25. At the request of the Commission, the EFSA Panel on Food Contact Material, Enzymes, Flavourings and Processing Aids has reported on dietary exposure and toxicity assessment methods for smoke flavouring products. This sets out a methodology for assessing the safety of different smoke flavourings, based on tests which assess the toxicity of different levels of 15 polycyclic aromatic hydrocarbons (PAHs) using two models; the Smoke Flavouring Theoretical Added Maximum Daily Intake (SMK-TAMDI) model and the European Prospective Investigation into Cancer and Nutrition model (SMK-EPIC) model.

26. At the request of the Commission, the EFSA Panel on Food Contact Material, Enzymes, Flavourings and Processing Aids has reported on the safety of three smoke concentrates derived from oak, hickory and beech. It concluded that these flavourings are genotoxic in vitro, but there is no evidence of genotoxicity in vivo. Based on an exposure assessment, one of the additives (Smoke Concentrate 8090451) was considered not to raise any food safety concerns, but two others (Unismoke and Zesti) raised concerns regarding their safety, given the absence of long term toxicity studies and the relative low margin of safety based on toxicity studies in rats.

27. At the request of the Commission, the EFSA Panel on Contaminants in the Food Chain gave a scientific opinion on the safety aspects of saxitoxin group of marine biotoxins in bivalve shellfish, which causes paralytic shellfish poisoning (PSP) in humans. The panel proposes different toxicity equivalency factors for different toxins. Although assessment of acute toxicity should be based on portion size rather than a long-term average consumption, the study found that it was not possible to obtain a reliable and representative estimation of dietary exposure to STX-group toxins. It also considered that both the mouse bioassay (MBA) and the Association of Official Analytical Chemists (AOAC) HPLC method (so-called Lawrence method) of testing should continue to be used for official testing, but that the LC-MS-MS method also had potential once validated.

28. The EFSA Panel on Additives and Products or Substances used in Animal Feed also gave a scientific opinion on the operator safety aspects of a bacterial feed additive (Bactocell). The product is considered to be non-irritant to the skin and eyes of users, but that there is a risk of respiratory sensitisation.

29. The Commission discussed the current provisions with regard to mercury levels in fish meal and animal feeds, with a view to revising the limits. A new regime is proposed, with a maximum limit of 0.5 mg/kg for feedingstuffs produced from fish or other marine animals, and a general limit of 0.1 mg/kg for compound feeds (except for feeds for fish, dogs, cats and fur animals, for which higher limits are proposed).
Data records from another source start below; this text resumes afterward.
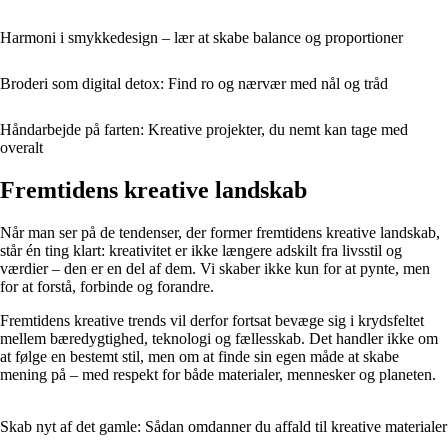
Harmoni i smykkedesign – lær at skabe balance og proportioner
Broderi som digital detox: Find ro og nærvær med nål og tråd
Håndarbejde på farten: Kreative projekter, du nemt kan tage med
overalt
Fremtidens kreative landskab
Når man ser på de tendenser, der former fremtidens kreative landskab,
står én ting klart: kreativitet er ikke længere adskilt fra livsstil og
værdier – den er en del af dem. Vi skaber ikke kun for at pynte, men
for at forstå, forbinde og forandre.
Fremtidens kreative trends vil derfor fortsat bevæge sig i krydsfeltet
mellem bæredygtighed, teknologi og fællesskab. Det handler ikke om
at følge en bestemt stil, men om at finde sin egen måde at skabe
mening på – med respekt for både materialer, mennesker og planeten.
Skab nyt af det gamle: Sådan omdanner du affald til kreative materialer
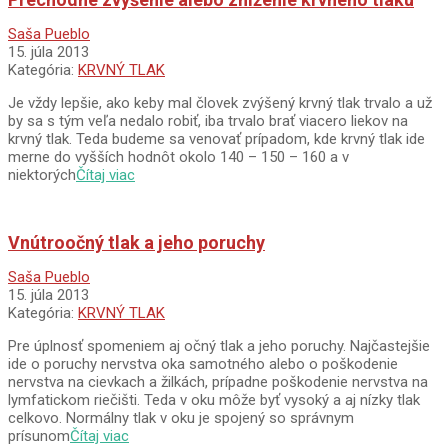
2013-
Saša Pueblo
07-
15. júla 2013
15
Kategória:
KRVNÝ TLAK
Je vždy lepšie, ako keby mal človek zvýšený krvný tlak trvalo a už
by sa s tým veľa nedalo robiť, iba trvalo brať viacero liekov na
krvný tlak. Teda budeme sa venovať prípadom, kde krvný tlak ide
merne do vyšších hodnôt okolo 140 – 150 – 160 a v
niektorých
Čítaj viac
Vnútroočný tlak a jeho poruchy
2013-
Saša Pueblo
07-
15. júla 2013
15
Kategória:
KRVNÝ TLAK
Pre úplnosť spomeniem aj očný tlak a jeho poruchy. Najčastejšie
ide o poruchy nervstva oka samotného alebo o poškodenie
nervstva na cievkach a žilkách, prípadne poškodenie nervstva na
lymfatickom riečišti. Teda v oku môže byť vysoký a aj nízky tlak
celkovo. Normálny tlak v oku je spojený so správnym
prísunom
Čítaj viac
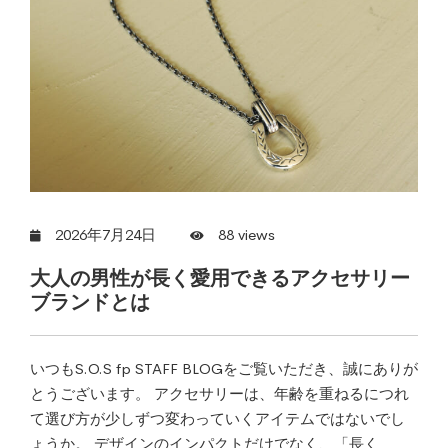
2026年7月24日
88 views
大人の男性が長く愛用できるアクセサリー
ブランドとは
いつもS.O.S fp STAFF BLOGをご覧いただき、誠にありが
とうございます。 アクセサリーは、年齢を重ねるにつれ
て選び方が少しずつ変わっていくアイテムではないでし
ょうか。 デザインのインパクトだけでなく、「長く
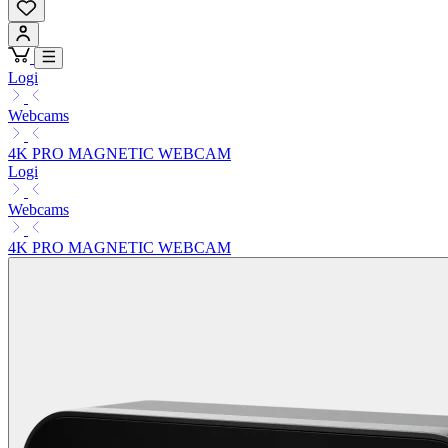
Logi
Webcams
4K PRO MAGNETIC WEBCAM
Logi
Webcams
4K PRO MAGNETIC WEBCAM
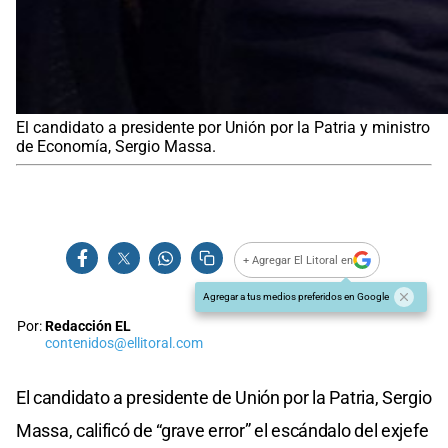
El candidato a presidente por Unión por la Patria y ministro
de Economía, Sergio Massa.
+ Agregar El Litoral en
Agregar a tus medios preferidos en Google
Por:
Redacción EL
contenidos@ellitoral.com
El candidato a presidente de Unión por la Patria, Sergio
Massa, calificó de “grave error” el escándalo del exjefe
30. The Commission discussed the possible authorisation of oil rich in DHA (docohexaenoic acid, and omega-3 fatty acid) from derived micro-algae (Schizochytrium spp. and possibly Ulkenia spp.) being used as food supplement. The Commission is concerned regarding excessive omega 3 fatty acid intakes by consumers. Member States agreed that the use of this material was not likely to add to DHA intakes.

31. The Commission commented on the draft proposals for a procedure to include additional species within an existing Codex Standard. The procedure will require the submission of an evidential dossier containing information about the species, its distribution, processing and marketing, and comparison with existing species covered by the standard.

32. The Commission has announced a new series of activities under the Better Training for Safer Food Programme, under which it has allocated EUR10million for capacity building activities in Africa over the next 2 years. The activities target the public and private sector operators playing a role in the SPS systems at national, regional and continental levels, with the objective of transferring technical expertise and policy advice in areas of food safety and quality across Africa.